The first breath in, once she lost sight of the house, was like a drug. Freedom. It was the same feeling she’d had on the motorcycle, fleeing from the Death Fangs, and it was addictive. To think that there were people who walked around feeling this way all the time! To think that some people never had to worry about the ill intentions of those they lived with. They could do whatever they wanted, be whatever they wanted, and no one would try to stop them.
She ran, bare feet on the hard dirt, knowing she wouldn’t leave footprints behind. She ached to shift, to feel the freedom as a wolf. She ached for her wolf self. It had been so long... but she didn’t dare. She knew intuitively that, as a wolf, she would be caught. As a human, she might hold onto her freedom for a little while longer.
It was easy to find the river.
She hadn’t traveled far at all from the house when she picked up the sound of it, trickling its way over rocks. Even in human form, Maddy had excellent hearing. She followed the rushing and babbling until she reached the water’s edge. It was a bigger river than she’d expected, wide and swift, and she suspected it was probably deep in the middle.
She had been a strong swimmer, once upon a time. But that had been years ago. She hadn’t been in water since her kidnapping.
As much as she was enjoying her freedom, Maddy had every intention of going back to the Hell’s Wolves at the end of the day. She wasn’t prepared to be on her own. Whatever their plans for her might be, they wouldn’t be as bad as starving to death in the forest. Besides, she knew the Death Fangs were still on the hunt for her and staying with the Hell’s Wolves was infinitely preferable to going back to the Fangs.
But she thought she ought to try to bring something back with her. Maybe if her fishing expedition was successful, they wouldn’t be too angry with her for running away.

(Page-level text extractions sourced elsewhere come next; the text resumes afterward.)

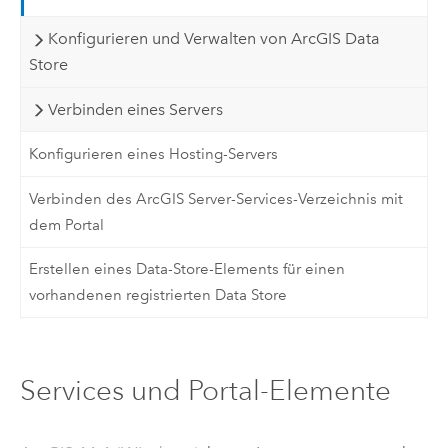
Konfigurieren und Verwalten von ArcGIS Data
Store
Verbinden eines Servers
Konfigurieren eines Hosting-Servers
Verbinden des ArcGIS Server-Services-Verzeichnis mit
dem Portal
Erstellen eines Data-Store-Elements für einen
vorhandenen registrierten Data Store
Services und Portal-Elemente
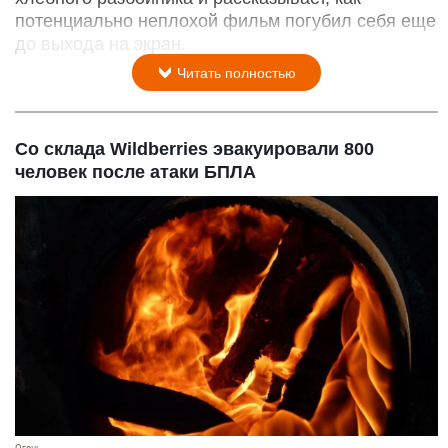
потенциально неплохой фильм погубил себя еще
до выхода на экран.
Читать полностью
Со склада Wildberries эвакуировали 800
человек после атаки БПЛА
Огонь.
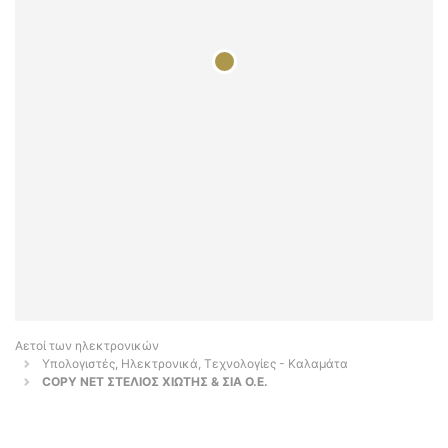
Αετοί των ηλεκτρονικών
Υπολογιστές, Ηλεκτρονικά, Τεχνολογίες - Καλαμάτα
COPY NET ΣΤΕΛΙΟΣ ΧΙΩΤΗΣ & ΣΙΑ Ο.Ε.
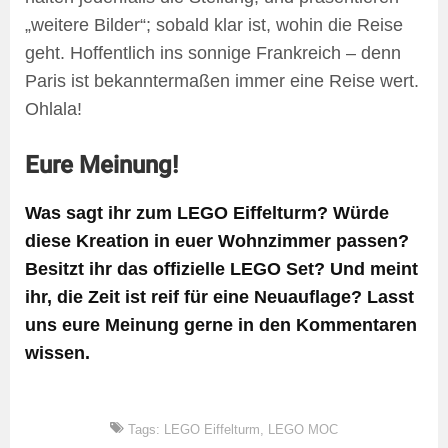
„weitere Bilder“; sobald klar ist, wohin die Reise
geht. Hoffentlich ins sonnige Frankreich – denn
Paris ist bekanntermaßen immer eine Reise wert.
Ohlala!
Eure Meinung!
Was sagt ihr zum LEGO Eiffelturm? Würde
diese Kreation in euer Wohnzimmer passen?
Besitzt ihr das offizielle LEGO Set? Und meint
ihr, die Zeit ist reif für eine Neuauflage? Lasst
uns eure Meinung gerne in den Kommentaren
wissen.
Tags:
LEGO Eiffelturm
,
LEGO MOC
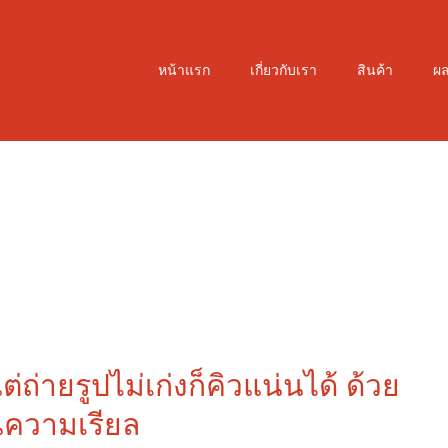
หน้าแรก
เกี่ยวกับเรา
สินค้า
ผ
่ถ่ายรูปไม่เก่งก็คิวแน่นได้ ด้วย
นความเรียล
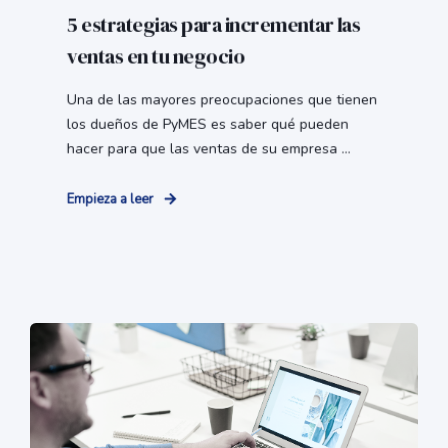
5 estrategias para incrementar las
ventas en tu negocio
Una de las mayores preocupaciones que tienen
los dueños de PyMES es saber qué pueden
hacer para que las ventas de su empresa ...
Empieza a leer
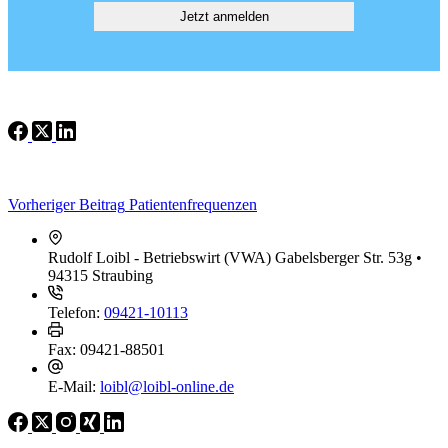
Vorheriger
Beitrag
Patientenfrequenzen
Rudolf Loibl - Betriebswirt (VWA)
Gabelsberger Str. 53g •
94315 Straubing
Telefon:
09421-10113
Fax:
09421-88501
E-Mail:
loibl@loibl-online.de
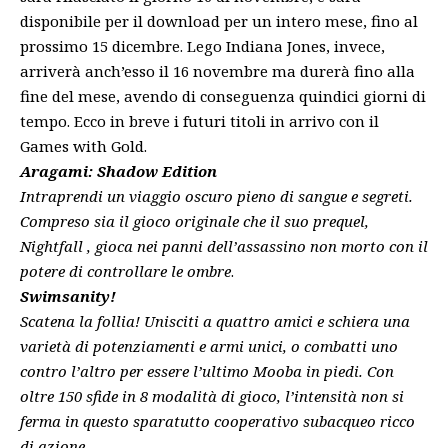
disponibile per il download per un intero mese, fino al
prossimo 15 dicembre. Lego Indiana Jones, invece,
arriverà anch’esso il 16 novembre ma durerà fino alla
fine del mese, avendo di conseguenza quindici giorni di
tempo. Ecco in breve i futuri titoli in arrivo con il
Games with Gold.
Aragami: Shadow Edition
Intraprendi un viaggio oscuro pieno di sangue e segreti.
Compreso sia il gioco originale che il suo prequel,
Nightfall , gioca nei panni dell’assassino non morto con il
potere di controllare le ombre
.
Swimsanity!
Scatena la follia! Unisciti a quattro amici e schiera una
varietà di potenziamenti e armi unici, o combatti uno
contro l’altro per essere l’ultimo Mooba in piedi. Con
oltre 150 sfide in 8 modalità di gioco, l’intensità non si
ferma in questo sparatutto cooperativo subacqueo ricco
di azione.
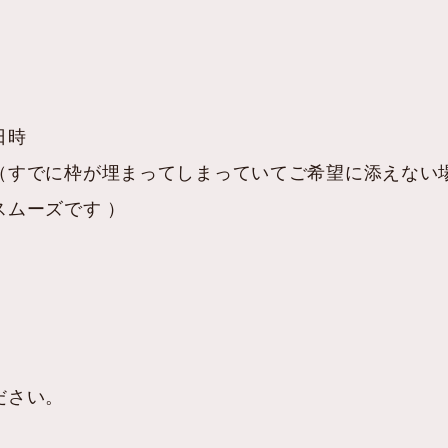
日時
（すでに枠が埋まってしまっていてご希望に添えない
ムーズです ）
ださい。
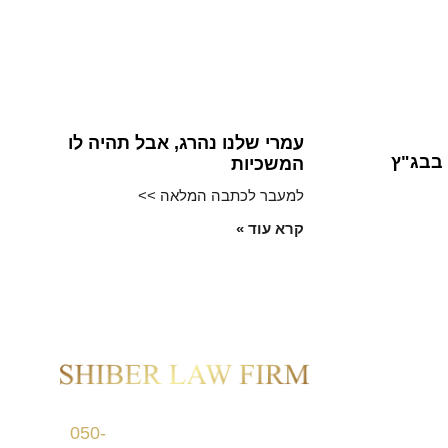
עמרי שלנו נהרג, אבל תהיה לו
 בבג"ץ
המשכיות
למעבר לכתבה המלאה >>
קרא עוד »
ם
דרך מנחם בגין
050-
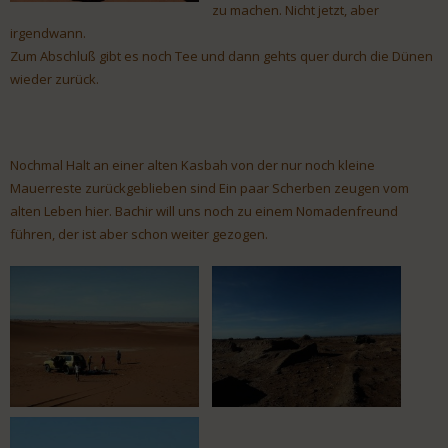
zu machen. Nicht jetzt, aber
irgendwann.
Zum Abschluß gibt es noch Tee und dann gehts quer durch die Dünen
wieder zurück.
Nochmal Halt an einer alten Kasbah von der nur noch kleine
Mauerreste zurückgeblieben sind Ein paar Scherben zeugen vom
alten Leben hier. Bachir will uns noch zu einem Nomadenfreund
führen, der ist aber schon weiter gezogen.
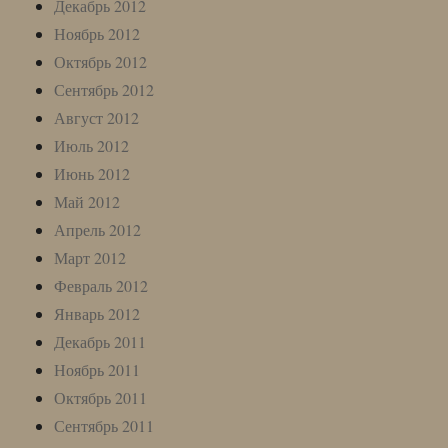
Декабрь 2012
Ноябрь 2012
Октябрь 2012
Сентябрь 2012
Август 2012
Июль 2012
Июнь 2012
Май 2012
Апрель 2012
Март 2012
Февраль 2012
Январь 2012
Декабрь 2011
Ноябрь 2011
Октябрь 2011
Сентябрь 2011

How were you supposed to catch fish, though? Maddy had never done that before. She knew it could be done with a rod and reel or with a net, but she didn’t have either of those things. Those were human tools. Surely, shifters didn’t really need them.
Carefully, wary of being swept downstream, she waded out into the water just a little way and scanned the surface. There were plenty of fish here, swimming around her ankles. Maybe she could scoop one up onto the shore...
She dipped her hand.
The fish scattered at lightning speed.
Maddy stood still and waited. They had short memories and quickly clustered around her legs again. She squatted slowly this time, extending her arm, trying to keep her shadow from making any sudden movements. Maybe that was what had spooked them. Holding her breath, she dipped her hand quickly—
They scattered again.
This was frustrating. Maybe this wasn’t the way the Hell’s Wolves did it. They were wild, but they weren’t as wild as the Death Fangs. One of them had a job, for God’s sake. Maybe they just came down here with fishing poles.
Maybe she’d have better luck looking for crawdads.